*** Source material ***

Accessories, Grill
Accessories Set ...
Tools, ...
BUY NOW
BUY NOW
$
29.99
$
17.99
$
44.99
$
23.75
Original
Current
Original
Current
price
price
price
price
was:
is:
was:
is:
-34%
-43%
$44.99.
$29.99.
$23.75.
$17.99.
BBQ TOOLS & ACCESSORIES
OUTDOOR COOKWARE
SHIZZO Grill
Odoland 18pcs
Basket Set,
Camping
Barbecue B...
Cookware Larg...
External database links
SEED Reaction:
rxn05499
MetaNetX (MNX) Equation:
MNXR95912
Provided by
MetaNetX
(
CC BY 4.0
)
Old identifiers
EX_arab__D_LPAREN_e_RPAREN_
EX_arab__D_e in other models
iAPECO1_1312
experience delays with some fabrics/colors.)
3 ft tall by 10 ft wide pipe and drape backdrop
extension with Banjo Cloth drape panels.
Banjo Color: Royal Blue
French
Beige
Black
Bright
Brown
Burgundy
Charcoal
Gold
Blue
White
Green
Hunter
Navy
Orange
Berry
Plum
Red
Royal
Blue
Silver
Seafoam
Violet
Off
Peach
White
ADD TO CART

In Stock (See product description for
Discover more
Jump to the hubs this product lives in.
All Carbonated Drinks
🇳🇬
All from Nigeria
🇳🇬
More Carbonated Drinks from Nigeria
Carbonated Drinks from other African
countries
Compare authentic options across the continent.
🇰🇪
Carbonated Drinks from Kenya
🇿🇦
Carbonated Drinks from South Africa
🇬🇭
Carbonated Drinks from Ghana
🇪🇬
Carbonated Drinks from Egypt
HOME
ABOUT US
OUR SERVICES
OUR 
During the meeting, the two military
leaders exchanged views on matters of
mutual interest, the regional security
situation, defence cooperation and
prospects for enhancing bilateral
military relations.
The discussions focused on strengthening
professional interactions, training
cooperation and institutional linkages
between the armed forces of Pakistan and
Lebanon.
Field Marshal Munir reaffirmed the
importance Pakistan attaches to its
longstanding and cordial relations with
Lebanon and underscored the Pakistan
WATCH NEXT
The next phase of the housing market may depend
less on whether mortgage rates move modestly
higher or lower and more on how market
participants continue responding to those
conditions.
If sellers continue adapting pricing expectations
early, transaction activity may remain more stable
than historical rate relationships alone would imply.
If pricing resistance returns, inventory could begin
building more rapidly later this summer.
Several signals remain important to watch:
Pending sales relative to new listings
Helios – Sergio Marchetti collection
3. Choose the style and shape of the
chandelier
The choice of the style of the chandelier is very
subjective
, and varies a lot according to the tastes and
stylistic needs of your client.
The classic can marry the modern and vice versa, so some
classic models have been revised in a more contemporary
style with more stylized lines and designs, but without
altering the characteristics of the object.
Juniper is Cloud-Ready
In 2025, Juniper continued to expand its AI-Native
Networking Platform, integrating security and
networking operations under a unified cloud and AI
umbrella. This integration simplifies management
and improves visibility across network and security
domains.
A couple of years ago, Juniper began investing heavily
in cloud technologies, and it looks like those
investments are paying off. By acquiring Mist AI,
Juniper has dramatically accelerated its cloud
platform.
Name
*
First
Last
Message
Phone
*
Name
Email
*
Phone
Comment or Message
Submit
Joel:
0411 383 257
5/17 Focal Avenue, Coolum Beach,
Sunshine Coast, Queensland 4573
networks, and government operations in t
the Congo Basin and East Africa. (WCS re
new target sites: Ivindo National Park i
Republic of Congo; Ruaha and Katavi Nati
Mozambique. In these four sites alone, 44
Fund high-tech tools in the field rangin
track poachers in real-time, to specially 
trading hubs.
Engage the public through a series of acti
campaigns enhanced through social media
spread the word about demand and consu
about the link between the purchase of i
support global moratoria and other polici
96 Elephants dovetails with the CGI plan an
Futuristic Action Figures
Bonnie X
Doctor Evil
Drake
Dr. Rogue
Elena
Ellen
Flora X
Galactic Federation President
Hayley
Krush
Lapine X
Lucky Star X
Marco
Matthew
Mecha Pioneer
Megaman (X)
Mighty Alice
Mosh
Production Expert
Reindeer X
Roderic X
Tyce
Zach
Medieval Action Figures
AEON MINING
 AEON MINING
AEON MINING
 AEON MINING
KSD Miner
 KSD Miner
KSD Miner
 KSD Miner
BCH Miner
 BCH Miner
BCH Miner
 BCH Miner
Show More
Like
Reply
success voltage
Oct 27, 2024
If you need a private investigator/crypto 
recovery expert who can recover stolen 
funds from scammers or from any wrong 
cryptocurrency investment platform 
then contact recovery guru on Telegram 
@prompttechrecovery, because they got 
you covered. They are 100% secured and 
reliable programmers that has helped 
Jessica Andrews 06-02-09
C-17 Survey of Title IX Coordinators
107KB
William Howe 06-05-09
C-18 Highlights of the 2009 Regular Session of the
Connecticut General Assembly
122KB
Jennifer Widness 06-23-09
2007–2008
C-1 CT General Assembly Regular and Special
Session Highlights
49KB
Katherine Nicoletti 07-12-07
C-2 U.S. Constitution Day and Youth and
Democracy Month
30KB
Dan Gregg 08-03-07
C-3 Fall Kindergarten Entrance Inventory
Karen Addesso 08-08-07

*** End of Source material ***

- Directions:
Only the line that contains "Mecha Pioneer" and the lines after it, through the end of the data above, are to be repeated exactly.

- Solved exercise:
Mecha Pioneer
Megaman (X)
Mighty Alice
Mosh
Production Expert
Reindeer X
Roderic X
Tyce
Zach
Medieval Action Figures
AEON MINING
 AEON MINING
AEON MINING
 AEON MINING
KSD Miner
 KSD Miner
KSD Miner
 KSD Miner
BCH Miner
 BCH Miner
BCH Miner
 BCH Miner
Show More
Like
Reply
success voltage
Oct 27, 2024
If you need a private investigator/crypto 
recovery expert who can recover stolen 
funds from scammers or from any wrong 
cryptocurrency investment platform 
then contact recovery guru on Telegram 
@prompttechrecovery, because they got 
you covered. They are 100% secured and 
reliable programmers that has helped 
Jessica Andrews 06-02-09
C-17 Survey of Title IX Coordinators
107KB
William Howe 06-05-09
C-18 Highlights of the 2009 Regular Session of the
Connecticut General Assembly
122KB
Jennifer Widness 06-23-09
2007–2008
C-1 CT General Assembly Regular and Special
Session Highlights
49KB
Katherine Nicoletti 07-12-07
C-2 U.S. Constitution Day and Youth and
Democracy Month
30KB
Dan Gregg 08-03-07
C-3 Fall Kindergarten Entrance Inventory
Karen Addesso 08-08-07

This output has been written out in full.